■ What needs to be done: From the first entry to the last, copy the material exactly as it stands.

-*-

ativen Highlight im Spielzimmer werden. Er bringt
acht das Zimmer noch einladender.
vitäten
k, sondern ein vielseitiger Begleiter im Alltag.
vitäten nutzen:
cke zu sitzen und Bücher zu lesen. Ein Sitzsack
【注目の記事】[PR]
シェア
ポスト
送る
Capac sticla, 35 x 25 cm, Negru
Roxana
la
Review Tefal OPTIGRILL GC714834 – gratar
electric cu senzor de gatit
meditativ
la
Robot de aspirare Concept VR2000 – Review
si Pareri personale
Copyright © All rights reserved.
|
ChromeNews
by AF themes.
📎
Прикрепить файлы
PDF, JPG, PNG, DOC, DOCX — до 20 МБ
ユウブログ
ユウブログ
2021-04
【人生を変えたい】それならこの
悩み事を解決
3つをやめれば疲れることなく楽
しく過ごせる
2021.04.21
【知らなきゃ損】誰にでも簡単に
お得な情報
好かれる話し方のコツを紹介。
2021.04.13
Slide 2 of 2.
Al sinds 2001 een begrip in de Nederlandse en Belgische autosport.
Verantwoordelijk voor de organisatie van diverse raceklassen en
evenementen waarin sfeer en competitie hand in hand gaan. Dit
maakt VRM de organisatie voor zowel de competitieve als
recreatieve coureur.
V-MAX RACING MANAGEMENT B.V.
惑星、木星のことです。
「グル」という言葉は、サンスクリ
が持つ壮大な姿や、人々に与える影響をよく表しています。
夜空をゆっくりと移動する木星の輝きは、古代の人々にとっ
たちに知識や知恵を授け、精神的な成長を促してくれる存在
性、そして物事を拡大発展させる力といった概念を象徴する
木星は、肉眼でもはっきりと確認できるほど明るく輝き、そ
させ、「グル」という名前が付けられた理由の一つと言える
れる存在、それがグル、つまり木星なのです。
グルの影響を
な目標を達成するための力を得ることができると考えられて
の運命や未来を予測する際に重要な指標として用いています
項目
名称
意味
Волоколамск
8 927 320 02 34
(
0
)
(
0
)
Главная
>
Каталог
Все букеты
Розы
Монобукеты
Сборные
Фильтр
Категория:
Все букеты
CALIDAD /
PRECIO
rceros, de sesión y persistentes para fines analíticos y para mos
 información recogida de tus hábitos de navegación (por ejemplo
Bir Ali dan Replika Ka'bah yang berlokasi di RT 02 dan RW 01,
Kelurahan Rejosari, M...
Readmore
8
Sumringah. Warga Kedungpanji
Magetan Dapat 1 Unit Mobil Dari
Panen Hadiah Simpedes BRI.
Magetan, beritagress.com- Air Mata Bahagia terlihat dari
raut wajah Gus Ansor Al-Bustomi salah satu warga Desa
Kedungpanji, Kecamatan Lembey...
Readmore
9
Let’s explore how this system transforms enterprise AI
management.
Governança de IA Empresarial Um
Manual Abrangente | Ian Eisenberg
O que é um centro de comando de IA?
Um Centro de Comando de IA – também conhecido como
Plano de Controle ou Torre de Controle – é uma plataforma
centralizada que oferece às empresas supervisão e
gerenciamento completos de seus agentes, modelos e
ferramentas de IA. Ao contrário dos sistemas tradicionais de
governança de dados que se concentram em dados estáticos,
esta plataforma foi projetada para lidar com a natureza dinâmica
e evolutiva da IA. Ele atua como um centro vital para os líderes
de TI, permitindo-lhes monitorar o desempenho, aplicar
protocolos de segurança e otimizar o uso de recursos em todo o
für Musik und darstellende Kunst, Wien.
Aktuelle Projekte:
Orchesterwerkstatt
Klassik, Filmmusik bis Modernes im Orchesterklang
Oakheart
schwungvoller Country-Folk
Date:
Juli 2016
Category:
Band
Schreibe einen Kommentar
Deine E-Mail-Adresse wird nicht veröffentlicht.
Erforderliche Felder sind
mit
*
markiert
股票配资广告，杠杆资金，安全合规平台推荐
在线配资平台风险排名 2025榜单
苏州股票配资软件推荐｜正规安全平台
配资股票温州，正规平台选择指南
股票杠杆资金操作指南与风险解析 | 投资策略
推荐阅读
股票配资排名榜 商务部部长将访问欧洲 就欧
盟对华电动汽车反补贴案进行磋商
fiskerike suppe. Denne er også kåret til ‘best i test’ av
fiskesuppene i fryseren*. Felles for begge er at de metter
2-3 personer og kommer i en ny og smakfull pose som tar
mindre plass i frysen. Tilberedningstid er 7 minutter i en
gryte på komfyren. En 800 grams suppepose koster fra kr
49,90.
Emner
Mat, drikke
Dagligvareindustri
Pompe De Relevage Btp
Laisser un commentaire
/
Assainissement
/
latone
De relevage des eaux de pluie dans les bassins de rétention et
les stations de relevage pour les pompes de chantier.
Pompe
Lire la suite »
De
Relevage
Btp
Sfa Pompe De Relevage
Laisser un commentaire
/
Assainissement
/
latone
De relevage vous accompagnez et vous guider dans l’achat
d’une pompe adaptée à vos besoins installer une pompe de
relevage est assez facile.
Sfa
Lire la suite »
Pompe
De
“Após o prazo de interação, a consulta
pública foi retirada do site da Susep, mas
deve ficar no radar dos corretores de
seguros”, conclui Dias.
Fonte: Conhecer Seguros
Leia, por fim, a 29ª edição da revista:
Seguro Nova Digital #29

-*-

■ Response area:
ativen Highlight im Spielzimmer werden. Er bringt
acht das Zimmer noch einladender.
vitäten
k, sondern ein vielseitiger Begleiter im Alltag.
vitäten nutzen:
cke zu sitzen und Bücher zu lesen. Ein Sitzsack
【注目の記事】[PR]
シェア
ポスト
送る
Capac sticla, 35 x 25 cm, Negru
Roxana
la
Review Tefal OPTIGRILL GC714834 – gratar
electric cu senzor de gatit
meditativ
la
Robot de aspirare Concept VR2000 – Review
si Pareri personale
Copyright © All rights reserved.
|
ChromeNews
by AF themes.
📎
Прикрепить файлы
PDF, JPG, PNG, DOC, DOCX — до 20 МБ
ユウブログ
ユウブログ
2021-04
【人生を変えたい】それならこの
悩み事を解決
3つをやめれば疲れることなく楽
しく過ごせる
2021.04.21
【知らなきゃ損】誰にでも簡単に
お得な情報
好かれる話し方のコツを紹介。
2021.04.13
Slide 2 of 2.
Al sinds 2001 een begrip in de Nederlandse en Belgische autosport.
Verantwoordelijk voor de organisatie van diverse raceklassen en
evenementen waarin sfeer en competitie hand in hand gaan. Dit
maakt VRM de organisatie voor zowel de competitieve als
recreatieve coureur.
V-MAX RACING MANAGEMENT B.V.
惑星、木星のことです。
「グル」という言葉は、サンスクリ
が持つ壮大な姿や、人々に与える影響をよく表しています。
夜空をゆっくりと移動する木星の輝きは、古代の人々にとっ
たちに知識や知恵を授け、精神的な成長を促してくれる存在
性、そして物事を拡大発展させる力といった概念を象徴する
木星は、肉眼でもはっきりと確認できるほど明るく輝き、そ
させ、「グル」という名前が付けられた理由の一つと言える
れる存在、それがグル、つまり木星なのです。
グルの影響を
な目標を達成するための力を得ることができると考えられて
の運命や未来を予測する際に重要な指標として用いています
項目
名称
意味
Волоколамск
8 927 320 02 34
(
0
)
(
0
)
Главная
>
Каталог
Все букеты
Розы
Монобукеты
Сборные
Фильтр
Категория:
Все букеты
CALIDAD /
PRECIO
rceros, de sesión y persistentes para fines analíticos y para mos
 información recogida de tus hábitos de navegación (por ejemplo
Bir Ali dan Replika Ka'bah yang berlokasi di RT 02 dan RW 01,
Kelurahan Rejosari, M...
Readmore
8
Sumringah. Warga Kedungpanji
Magetan Dapat 1 Unit Mobil Dari
Panen Hadiah Simpedes BRI.
Magetan, beritagress.com- Air Mata Bahagia terlihat dari
raut wajah Gus Ansor Al-Bustomi salah satu warga Desa
Kedungpanji, Kecamatan Lembey...
Readmore
9
Let’s explore how this system transforms enterprise AI
management.
Governança de IA Empresarial Um
Manual Abrangente | Ian Eisenberg
O que é um centro de comando de IA?
Um Centro de Comando de IA – também conhecido como
Plano de Controle ou Torre de Controle – é uma plataforma
centralizada que oferece às empresas supervisão e
gerenciamento completos de seus agentes, modelos e
ferramentas de IA. Ao contrário dos sistemas tradicionais de
governança de dados que se concentram em dados estáticos,
esta plataforma foi projetada para lidar com a natureza dinâmica
e evolutiva da IA. Ele atua como um centro vital para os líderes
de TI, permitindo-lhes monitorar o desempenho, aplicar
protocolos de segurança e otimizar o uso de recursos em todo o
für Musik und darstellende Kunst, Wien.
Aktuelle Projekte:
Orchesterwerkstatt
Klassik, Filmmusik bis Modernes im Orchesterklang
Oakheart
schwungvoller Country-Folk
Date:
Juli 2016
Category:
Band
Schreibe einen Kommentar
Deine E-Mail-Adresse wird nicht veröffentlicht.
Erforderliche Felder sind
mit
*
markiert
股票配资广告，杠杆资金，安全合规平台推荐
在线配资平台风险排名 2025榜单
苏州股票配资软件推荐｜正规安全平台
配资股票温州，正规平台选择指南
股票杠杆资金操作指南与风险解析 | 投资策略
推荐阅读
股票配资排名榜 商务部部长将访问欧洲 就欧
盟对华电动汽车反补贴案进行磋商
fiskerike suppe. Denne er også kåret til ‘best i test’ av
fiskesuppene i fryseren*. Felles for begge er at de metter
2-3 personer og kommer i en ny og smakfull pose som tar
mindre plass i frysen. Tilberedningstid er 7 minutter i en
gryte på komfyren. En 800 grams suppepose koster fra kr
49,90.
Emner
Mat, drikke
Dagligvareindustri
Pompe De Relevage Btp
Laisser un commentaire
/
Assainissement
/
latone
De relevage des eaux de pluie dans les bassins de rétention et
les stations de relevage pour les pompes de chantier.
Pompe
Lire la suite »
De
Relevage
Btp
Sfa Pompe De Relevage
Laisser un commentaire
/
Assainissement
/
latone
De relevage vous accompagnez et vous guider dans l’achat
d’une pompe adaptée à vos besoins installer une pompe de
relevage est assez facile.
Sfa
Lire la suite »
Pompe
De
“Após o prazo de interação, a consulta
pública foi retirada do site da Susep, mas
deve ficar no radar dos corretores de
seguros”, conclui Dias.
Fonte: Conhecer Seguros
Leia, por fim, a 29ª edição da revista:
Seguro Nova Digital #29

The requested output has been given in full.